Unnamed: 0,title,sentiment
0,Bitcoin Market Has Run Out of Juice: Cryptocur...,Negative
1,Bitcoin Core 0.14.0 Speeds Up Blockchain Synci...,Positive
2,Thinking of Travelling With Bitcoin? With Thes...,Positive
3,Investors Carried Out Mental Gymnastics to Jus...,Negative
4,"Bitcoin Price Holds Above $8,500 as Market Fig...",Positive


In [5]:
train_df['sentiment'].value_counts(normalize=True)

Positive    0.463329
Negative    0.330259
Neutral     0.206412
Name: sentiment, dtype: float64

## Model

Params are tuned previously. 

In [6]:
title_transformer = TfidfVectorizer(ngram_range=(1, 5), 
                                    min_df=8, 
                                    analyzer='char', 
                                    max_features=100000,
                                    stop_words='english')
logit = LogisticRegression(C=2.7, 
                           random_state=17, 
                           multi_class='multinomial', 
                           solver='lbfgs', 
                           n_jobs=4, 
                           max_iter=500)

model = Pipeline([('tfidf', title_transformer), ('logit', logit)])

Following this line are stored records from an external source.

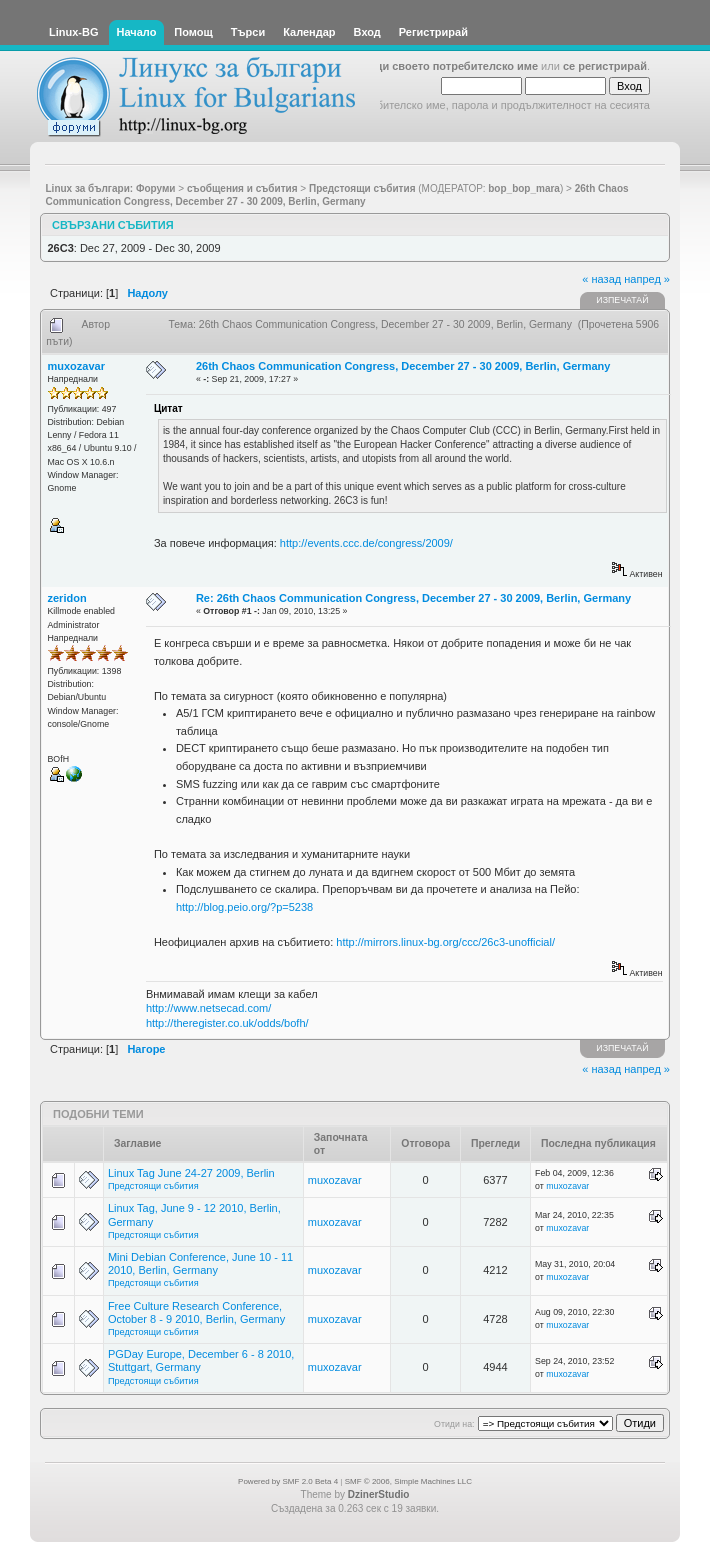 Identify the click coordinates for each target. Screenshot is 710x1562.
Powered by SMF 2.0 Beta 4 (288, 1481)
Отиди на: (454, 1424)
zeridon (67, 598)
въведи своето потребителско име (443, 66)
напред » (647, 279)
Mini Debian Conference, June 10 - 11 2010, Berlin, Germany (200, 1263)
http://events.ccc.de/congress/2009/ (366, 543)
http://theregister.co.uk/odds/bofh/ (227, 1023)
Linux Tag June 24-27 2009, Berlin (191, 1173)
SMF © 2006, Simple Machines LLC (408, 1481)
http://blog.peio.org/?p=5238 (244, 907)
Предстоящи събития (153, 1186)
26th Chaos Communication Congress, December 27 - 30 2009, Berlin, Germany (403, 366)
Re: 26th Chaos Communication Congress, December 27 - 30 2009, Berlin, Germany (413, 598)
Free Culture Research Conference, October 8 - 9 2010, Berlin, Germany (196, 1312)
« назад (601, 279)
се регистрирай (605, 66)
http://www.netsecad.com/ (208, 1008)
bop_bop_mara (524, 188)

## Running cross-validation

Prepare folds

In [7]:
skf = StratifiedKFold(n_splits=5, shuffle=True, random_state=17)

In [8]:
train_df['split'] = 0

In [9]:
for fold_id, (train_ids, val_ids) in enumerate(skf.split(X=train_df['title'], y=train_df['sentiment'])):
    train_df.loc[val_ids, 'split'] = fold_id

In [10]:
train_df.head(2)

Unnamed: 0,title,sentiment,split
0,Bitcoin Market Has Run Out of Juice: Cryptocur...,Negative,2
1,Bitcoin Core 0.14.0 Speeds Up Blockchain Synci...,Positive,4


In [11]:
train_df['split'].to_csv('../data/folds.csv', index_label='id')

Run cross-validation

In [12]:
%%time
cv_results = cross_val_score(estimator=model, 
                             X=train_df['title'], 
                             y=train_df['sentiment'], 
                             cv=skf,
                             n_jobs=5)

CPU times: user 38.1 ms, sys: 43.7 ms, total: 81.8 ms
Wall time: 6.22 s


In [13]:
cv_results, cv_results.mean()

(array([0.72228321, 0.7025247 , 0.71020856, 0.72996707, 0.74175824]),
 0.7213483552671259)